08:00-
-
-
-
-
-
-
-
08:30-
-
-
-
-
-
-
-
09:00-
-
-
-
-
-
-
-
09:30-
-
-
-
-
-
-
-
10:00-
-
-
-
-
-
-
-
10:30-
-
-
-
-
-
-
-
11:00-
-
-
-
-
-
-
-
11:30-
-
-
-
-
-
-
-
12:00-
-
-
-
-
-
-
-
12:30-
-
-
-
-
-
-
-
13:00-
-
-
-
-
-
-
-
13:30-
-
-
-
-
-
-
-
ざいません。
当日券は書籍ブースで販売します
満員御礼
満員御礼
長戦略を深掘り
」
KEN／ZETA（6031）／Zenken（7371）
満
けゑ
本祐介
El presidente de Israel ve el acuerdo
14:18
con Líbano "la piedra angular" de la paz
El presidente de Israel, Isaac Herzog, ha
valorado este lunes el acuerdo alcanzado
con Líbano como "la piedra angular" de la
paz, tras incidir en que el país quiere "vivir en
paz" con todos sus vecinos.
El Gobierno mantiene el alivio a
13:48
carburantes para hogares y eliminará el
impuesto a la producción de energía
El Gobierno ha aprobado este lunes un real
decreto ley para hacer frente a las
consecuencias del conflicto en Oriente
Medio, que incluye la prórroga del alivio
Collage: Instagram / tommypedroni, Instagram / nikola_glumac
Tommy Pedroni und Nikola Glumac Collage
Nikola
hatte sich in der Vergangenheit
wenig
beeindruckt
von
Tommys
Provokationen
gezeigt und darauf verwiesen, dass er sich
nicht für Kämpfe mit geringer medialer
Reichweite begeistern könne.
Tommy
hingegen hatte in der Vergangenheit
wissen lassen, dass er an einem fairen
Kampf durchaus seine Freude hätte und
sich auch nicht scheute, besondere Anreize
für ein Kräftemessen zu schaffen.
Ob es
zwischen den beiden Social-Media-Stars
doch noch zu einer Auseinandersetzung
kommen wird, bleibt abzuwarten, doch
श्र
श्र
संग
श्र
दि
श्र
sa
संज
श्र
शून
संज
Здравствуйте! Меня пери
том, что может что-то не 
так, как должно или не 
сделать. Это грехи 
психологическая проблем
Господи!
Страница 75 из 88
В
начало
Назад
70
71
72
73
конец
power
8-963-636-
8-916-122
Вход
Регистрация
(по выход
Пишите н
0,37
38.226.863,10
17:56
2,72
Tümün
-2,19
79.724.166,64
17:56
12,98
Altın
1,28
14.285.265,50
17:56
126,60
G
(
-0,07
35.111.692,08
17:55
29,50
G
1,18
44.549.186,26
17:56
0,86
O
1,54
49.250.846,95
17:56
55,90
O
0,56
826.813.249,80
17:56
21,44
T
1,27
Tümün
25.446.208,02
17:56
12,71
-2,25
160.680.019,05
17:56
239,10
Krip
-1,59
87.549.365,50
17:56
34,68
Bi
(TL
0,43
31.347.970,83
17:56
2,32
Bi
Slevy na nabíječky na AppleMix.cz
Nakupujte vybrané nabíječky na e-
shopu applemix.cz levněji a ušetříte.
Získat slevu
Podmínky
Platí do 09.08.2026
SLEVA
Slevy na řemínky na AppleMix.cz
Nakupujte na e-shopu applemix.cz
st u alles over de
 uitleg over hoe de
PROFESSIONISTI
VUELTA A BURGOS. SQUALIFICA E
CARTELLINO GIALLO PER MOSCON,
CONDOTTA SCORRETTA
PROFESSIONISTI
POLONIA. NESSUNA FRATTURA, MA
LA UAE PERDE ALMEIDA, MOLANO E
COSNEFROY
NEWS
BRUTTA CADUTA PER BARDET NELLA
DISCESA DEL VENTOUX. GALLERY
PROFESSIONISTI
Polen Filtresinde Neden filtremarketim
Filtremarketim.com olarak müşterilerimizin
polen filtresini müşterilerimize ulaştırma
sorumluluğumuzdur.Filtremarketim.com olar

**INSTRUCTIONS TO FOLLOW**
Retype every line up to and including the one that contains "carburantes para hogares y eliminará el", beginning at the first line of the records, with no edits.

**ANSWER SPACE**
08:00-
-
-
-
-
-
-
-
08:30-
-
-
-
-
-
-
-
09:00-
-
-
-
-
-
-
-
09:30-
-
-
-
-
-
-
-
10:00-
-
-
-
-
-
-
-
10:30-
-
-
-
-
-
-
-
11:00-
-
-
-
-
-
-
-
11:30-
-
-
-
-
-
-
-
12:00-
-
-
-
-
-
-
-
12:30-
-
-
-
-
-
-
-
13:00-
-
-
-
-
-
-
-
13:30-
-
-
-
-
-
-
-
ざいません。
当日券は書籍ブースで販売します
満員御礼
満員御礼
長戦略を深掘り
」
KEN／ZETA（6031）／Zenken（7371）
満
けゑ
本祐介
El presidente de Israel ve el acuerdo
14:18
con Líbano "la piedra angular" de la paz
El presidente de Israel, Isaac Herzog, ha
valorado este lunes el acuerdo alcanzado
con Líbano como "la piedra angular" de la
paz, tras incidir en que el país quiere "vivir en
paz" con todos sus vecinos.
El Gobierno mantiene el alivio a
13:48
carburantes para hogares y eliminará el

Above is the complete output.